Мысленно она нарисовала Генри, стоящего в центре карты, разделенной на четыре части, как яблочный пирог под голубым куполом чаши. Твердо стоя на ногах, он делает карандашом на бумаге вычисления, проверяя, вращается ли планета точно по графику. Ночью он следит за созвездиями, движущимися по небу, словно по светящемуся циферблату, и весело окликает их по имени, будто пунктуально явившихся родственников.
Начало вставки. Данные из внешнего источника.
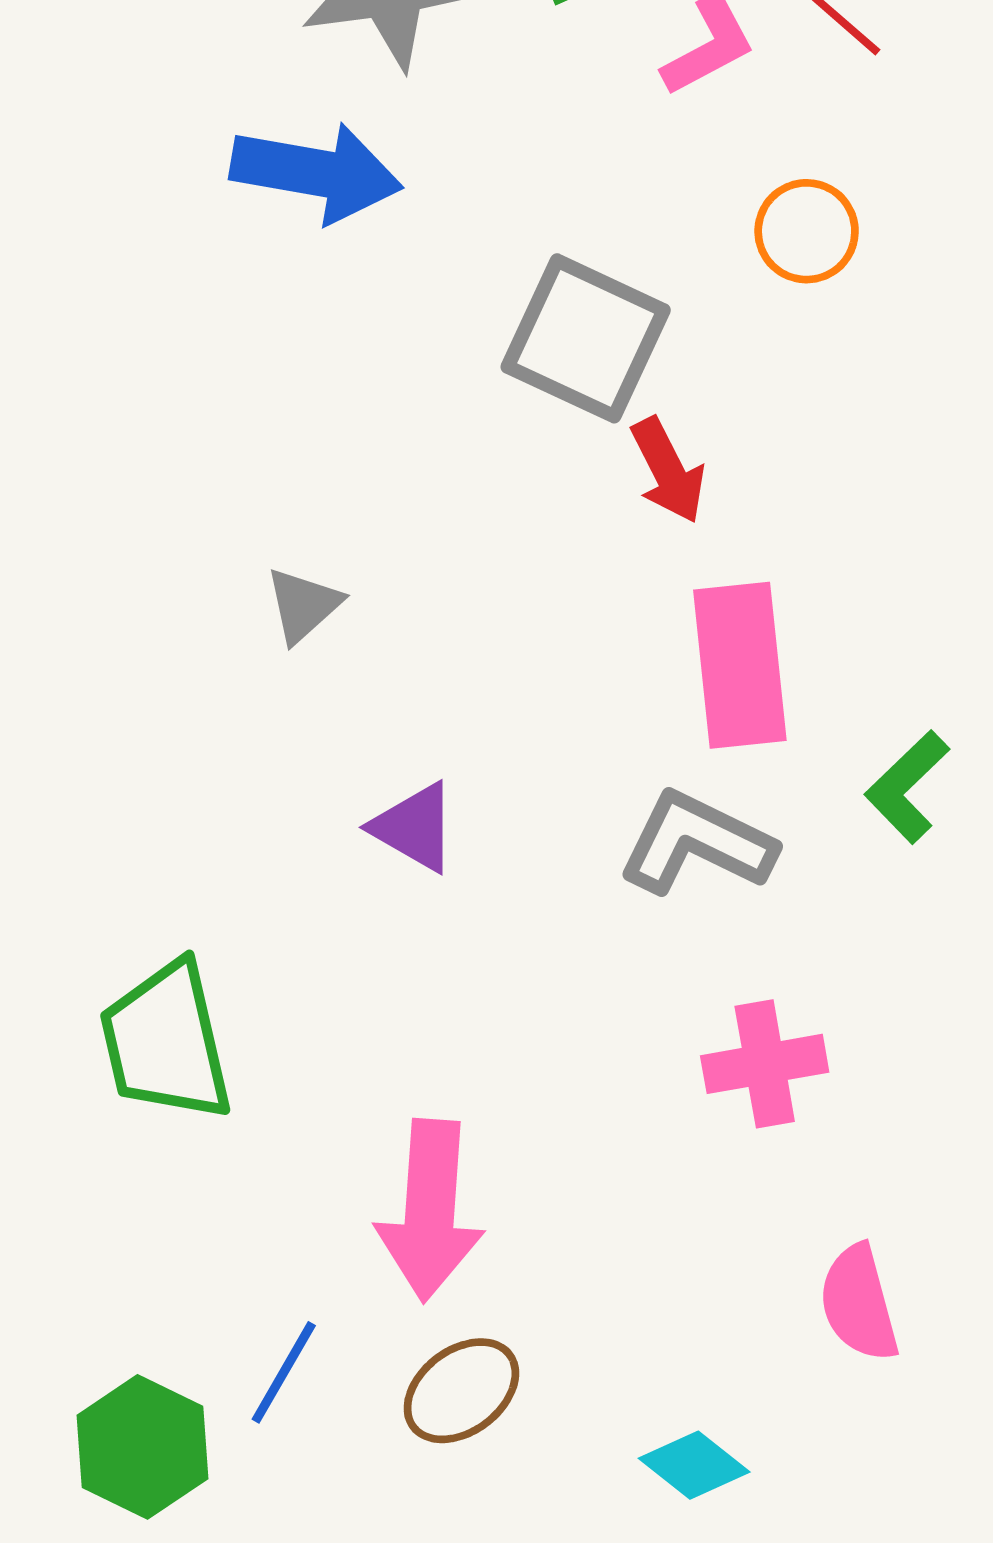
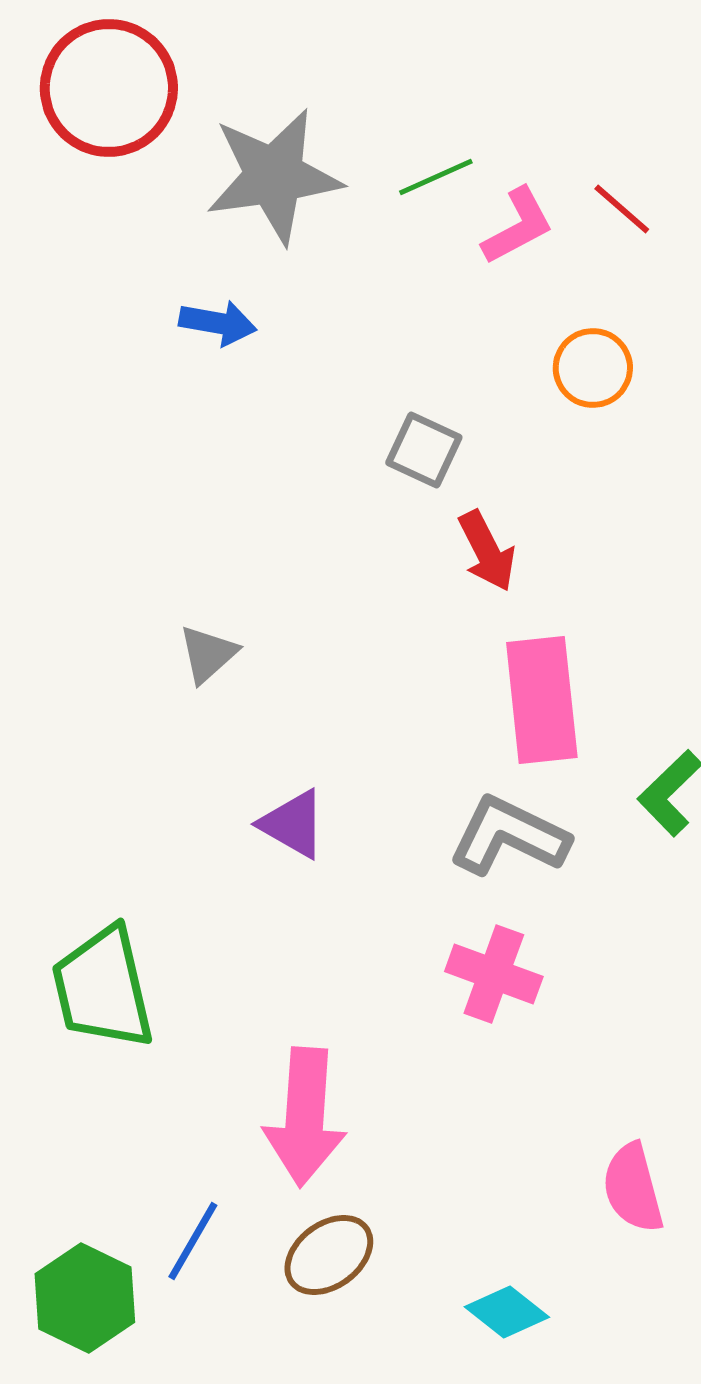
blue arrow: (316, 172) -> (218, 323), size x0.6
gray square: (586, 338) -> (424, 450), size x0.6
pink cross: (765, 1064) -> (494, 974), moved, turned 30

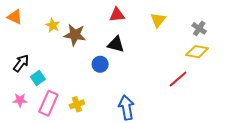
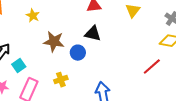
brown star: (75, 35) -> (54, 42), moved
yellow cross: (77, 104) -> (61, 80), moved

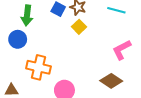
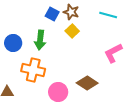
green arrow: (27, 15) -> (40, 40), moved
brown diamond: (111, 81) -> (87, 83), moved

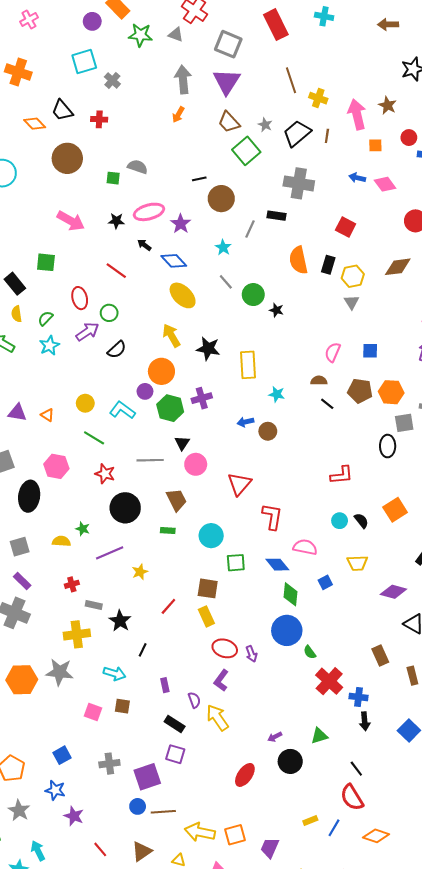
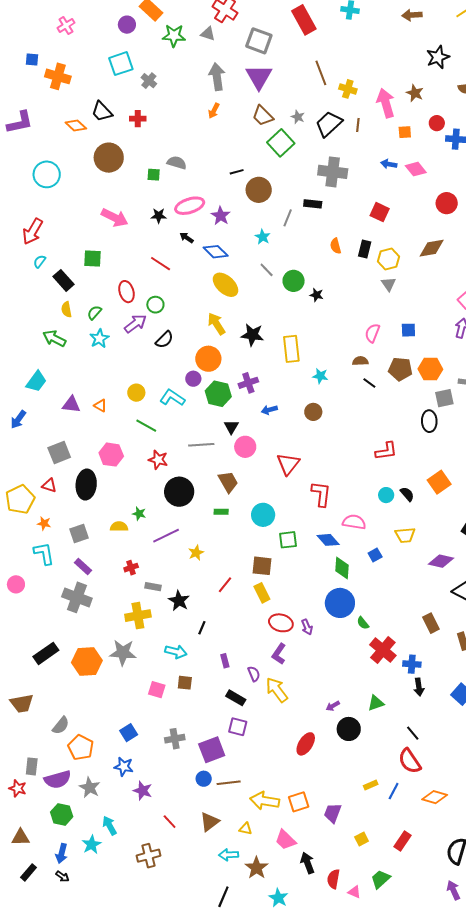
orange semicircle: (298, 260) -> (336, 246), size x0.6
blue arrow: (245, 422) -> (269, 410), moved

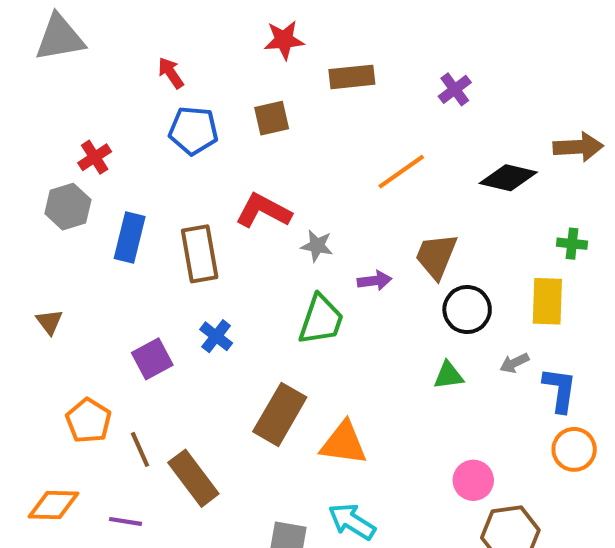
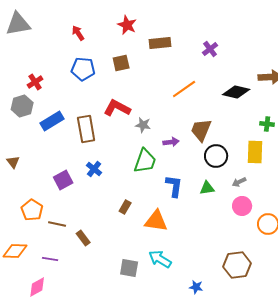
red star: (284, 40) -> (127, 25), turned 30
red arrow: (171, 73) -> (78, 33), moved
blue rectangle: (130, 237) -> (52, 121), turned 45
blue L-shape: (560, 390) -> (174, 186), moved
brown rectangle: (280, 414) -> (125, 207), size x0.5
brown line: (140, 449) -> (57, 224), turned -54
brown rectangle: (193, 478) -> (83, 238), size x0.6
pink circle: (473, 480) -> (242, 206), moved

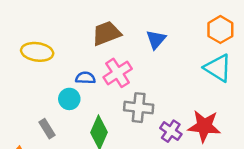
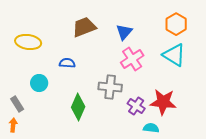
pink cross: (118, 73) -> (132, 59), moved
cyan circle: (69, 99) -> (39, 83), moved
gray rectangle: (47, 129) -> (17, 104), moved

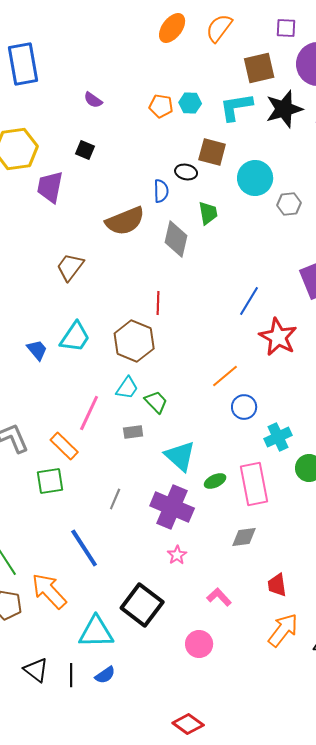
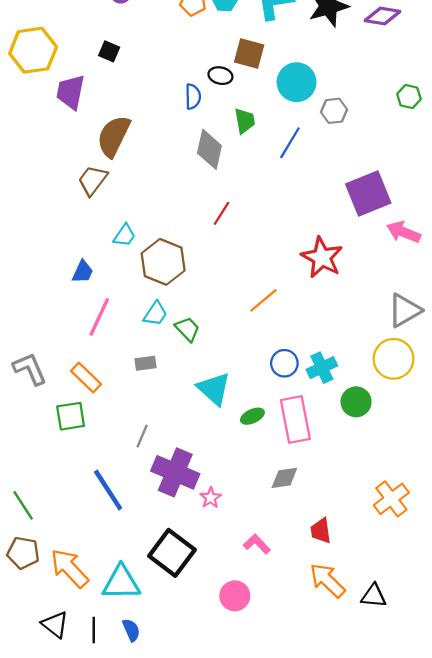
brown semicircle: (125, 221) -> (114, 136), moved, turned 138
blue line: (249, 301) -> (290, 143), moved
red line: (158, 303) -> (222, 213), moved, turned 30
cyan trapezoid: (75, 337) -> (125, 235), moved, size x0.7
blue trapezoid: (37, 350) -> (83, 272), moved, turned 65
blue circle: (244, 407) -> (284, 363), moved
pink line: (89, 413) -> (99, 317), moved
gray rectangle: (133, 432) -> (146, 363), moved
purple cross: (172, 507) -> (175, 472), moved
orange arrow: (49, 591) -> (69, 568), moved
orange arrow: (283, 630) -> (327, 580), turned -84
blue semicircle: (105, 675) -> (131, 630), turned -80

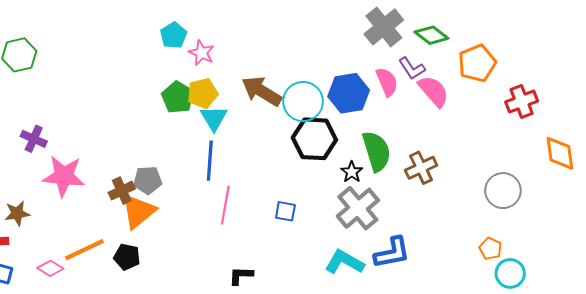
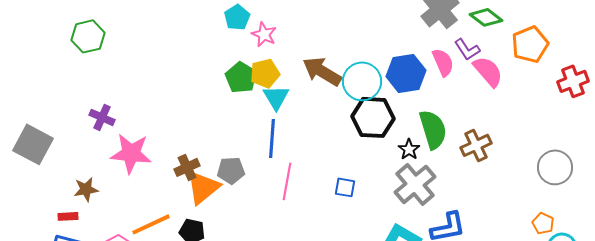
gray pentagon: (148, 180) -> (231, 170), moved

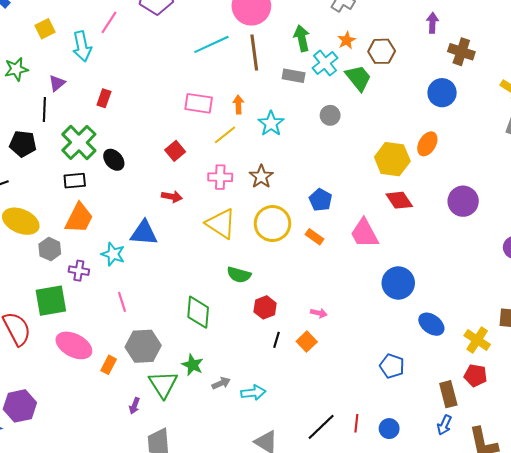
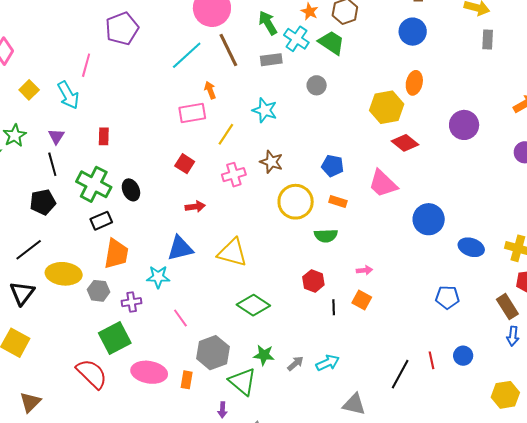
orange arrow: (238, 105) -> (210, 90), moved
black ellipse: (114, 160) -> (131, 190), turned 35
yellow triangle: (221, 224) -> (232, 253), moved
green semicircle: (239, 275) -> (326, 236), moved
green diamond: (198, 312) -> (253, 305), turned -44

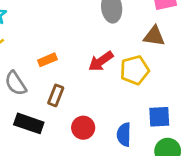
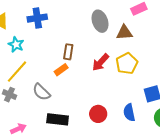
brown triangle: (154, 36) -> (124, 33), moved
brown rectangle: (56, 95) -> (68, 52), moved

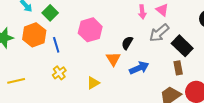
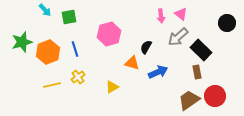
green square: (50, 13) -> (69, 17), turned 35
orange hexagon: (34, 35) -> (48, 52), moved
orange triangle: (113, 59) -> (132, 63), turned -42
yellow line: (16, 81) -> (52, 85), moved

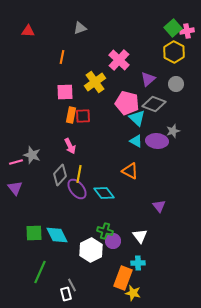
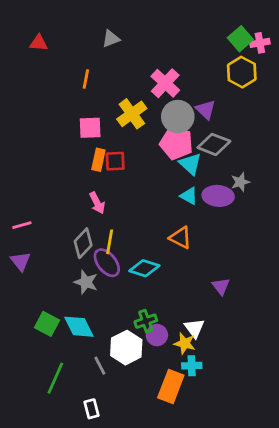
purple triangle: (148, 79) -> (206, 110), turned -35
gray circle: (176, 84) -> (178, 117), moved, size x1.5
gray star: (32, 155) -> (86, 282), moved
cyan diamond: (104, 193) -> (144, 268), turned -35
green cross: (105, 231) -> (146, 321), turned -35
green square: (34, 233) -> (47, 324), turned 30
gray line: (72, 285) -> (100, 366), moved
yellow star: (133, 293) -> (185, 343), moved

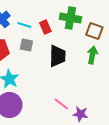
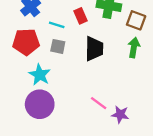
cyan line: (24, 25) -> (57, 25), moved
gray square: (26, 45) -> (58, 46), moved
Ей казалось, она слышит, как брат радостно выкрикивает: «Как делишки, Орион, старина?» О, это было просто невыносимо.
– Наверно, можно научиться разбираться в направлениях, – пробормотала Элизабет.
– Ну конечно. – Генри улыбнулся ее неуверенности. – Я даже дам тебе карту попрактиковаться.
Элизабет неподвижно сидела, в то время как Генри листал атлас, задерживаясь на заинтересовавших его картах. Она дорожила миром, в котором жила, пусть зыбким и неточным. Это был сумеречный мир, в котором луна плыла над деревьями трепетным серебряным шаром, синеватые блики дрожали на листьях за окном и отражались расплывчатыми узорами на обоях. Сам воздух был не совсем прозрачным, он мягко окутывал предметы, так что они сливались друг с другом. Легкие, капризные порывы ветра неслись то с моря, то со стороны розовой беседки – она определяла это по запаху морской воды или цветов.
Элизабет поежилась от дружелюбно-покровительственной улыбки Генри. Ей захотелось сказать что-нибудь дерзкое и циничное, что нарушило бы невыносимую безмятежность его лица. Она вспомнила, как однажды осмелилась произнести неожиданно для себя нечто фантастическое… что это было? Ах да: вот бы приподнять человеческую макушку, как крышку от чайника, и заглянуть внутрь – посмотреть, чем люди думают. Генри тогда весь напрягся, откашлялся и произнес со вздохом, как неразумному ребенку, что-то вроде: «А что ты ожидаешь увидеть? Конечно, не шестеренки и колеса и не мысли, сложенные, как листы бумаги, пронумерованные и перевязанные лентой», – и сам улыбнулся своей тяжеловесной остроте.
«Нет, конечно нет», – ответила пристыженная Элизабет. Она представила, что творится в ее мозгу – темном, теплом помещении с раскачивающимися и мигающими цветными лампочками, похожими на отражающиеся в воде многочисленные фонарики, и картинками, возникающими и тающими на туманных стенах, – размытыми и неясными, как работы импрессионистов. Цвета распадаются на крошечные фрагменты, розовая кожа женщин смешивается с цветом распустившихся роз, лавандовый оттенок платьев сливается с сиреневым. И откуда-то льются нежные звуки скрипки и колокольчиков.